Repeat the data word for word. Do not include the pictures.

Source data
Start of Block

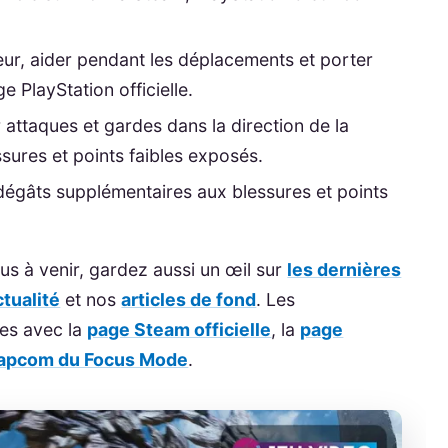
eur, aider pendant les déplacements et porter
 PlayStation officielle.
attaques et gardes dans la direction de la
sures et points faibles exposés.
 dégâts supplémentaires aux blessures et points
nus à venir, gardez aussi un œil sur
les dernières
ctualité
et nos
articles de fond
. Les
es avec la
page Steam officielle
, la
page
apcom du Focus Mode
.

End of Block

Answer box:
eur, aider pendant les déplacements et porter
 PlayStation officielle.
attaques et gardes dans la direction de la
sures et points faibles exposés.
 dégâts supplémentaires aux blessures et points
nus à venir, gardez aussi un œil sur
les dernières
ctualité
et nos
articles de fond
. Les
es avec la
page Steam officielle
, la
page
apcom du Focus Mode
.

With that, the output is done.